Ahora, lo que no demuestra y que sin embargo es clave en su
diseño tiene que ver con el destino del “espacio público” como reservorio donde
se inscribe documentariamente la epopeya gráfica de Bernardo Oyarzún, que bien
merece que sea respetada la autonomía de
su trabajo y no ser sometido a cumplir un papel ancilar en el desarrollo de una
hipótesis de dudosa eficacia.
[1] Una nota debe
ser comentada a través de otra nota. En la página 29, nota 100, Paula Honorato
hace el relato de su descubrimiento de Lipschutz, que realiza sus estudios
antropológicos desde una perspectiva biológica, social e histórica, sin hacer
precisiones acerca de sus bases epistemológicas. Lo más significativo es su preocupación por
el “problema racial” en la conquista de América y el mestizaje, a lo que dedica un libro publicado en 1963
por una editorial “manejada” por los comunistas (Austral), que publica a un
héroe de la “ciencia comunista”, sobre cuyos fundamentos no he logrado leer
ningún texto crítico, sobre todo, pensando en cómo puede ser leído Lipschutz
después de “Raza e historia” de Lévi-Strauss.

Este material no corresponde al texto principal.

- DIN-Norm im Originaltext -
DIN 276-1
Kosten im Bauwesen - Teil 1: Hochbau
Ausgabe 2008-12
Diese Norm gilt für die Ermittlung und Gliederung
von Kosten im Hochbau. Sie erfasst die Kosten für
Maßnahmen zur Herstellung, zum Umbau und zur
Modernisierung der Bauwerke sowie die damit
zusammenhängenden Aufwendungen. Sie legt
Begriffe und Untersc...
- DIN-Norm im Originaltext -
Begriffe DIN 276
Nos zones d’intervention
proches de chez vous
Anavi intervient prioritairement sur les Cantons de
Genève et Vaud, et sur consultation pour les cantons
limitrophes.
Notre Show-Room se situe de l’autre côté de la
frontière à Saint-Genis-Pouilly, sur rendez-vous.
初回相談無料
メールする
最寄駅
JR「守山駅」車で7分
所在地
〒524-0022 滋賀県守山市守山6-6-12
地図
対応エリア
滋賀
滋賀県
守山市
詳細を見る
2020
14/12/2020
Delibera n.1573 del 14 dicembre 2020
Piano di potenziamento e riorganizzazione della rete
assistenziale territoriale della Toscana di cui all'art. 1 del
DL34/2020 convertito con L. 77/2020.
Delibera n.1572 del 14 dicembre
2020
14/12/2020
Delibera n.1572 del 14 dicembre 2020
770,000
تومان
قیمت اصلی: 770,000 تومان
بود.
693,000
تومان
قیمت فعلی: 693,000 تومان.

Recuerdo, con emoción, haber encontrado este ejemplar en la biblioteca
de David A. Siqueiros, dedicado por el profesor cuando el pintor estaba preso
en Lecumberri. Paula Honorato lee el deseo de blanqueamiento de Pedro Lira de
manera retroversiva, aplicando las
categoría de Lipschutz, pero hacia atrás, como si fuera un gran descubrimiento
darse cuenta que la pintura chilena es –desde su origen- un dispositivo de blanqueo de la
historia. La pigmentocracia ya estaba en
la pintura, si pensamos en el cuadro de Francisco Javier Mandiola donde aparece
la primera mujer con rasgos mestizos en
la pintura chilena –“Interior de casa de una santera”- y que se encuentra en la
colección de la Pinacoteca de la Universidad de Concepción.